• [Assignment] Leave out each picture. Repeat everything else in the records exactly.
Start of Records for processing
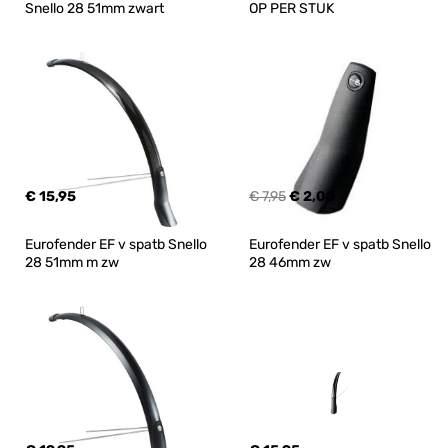
Snello 28 51mm zwart
OP PER STUK
€ 15,95
€ 7,95
€ 2,00
Eurofender EF v spatb Snello 
Eurofender EF v spatb Snello 
28 51mm m zw
28 46mm zw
End of Records for processing
• [Reply to the task]
Snello 28 51mm zwart
OP PER STUK
€ 15,95
€ 7,95
€ 2,00
Eurofender EF v spatb Snello 
Eurofender EF v spatb Snello 
28 51mm m zw
28 46mm zw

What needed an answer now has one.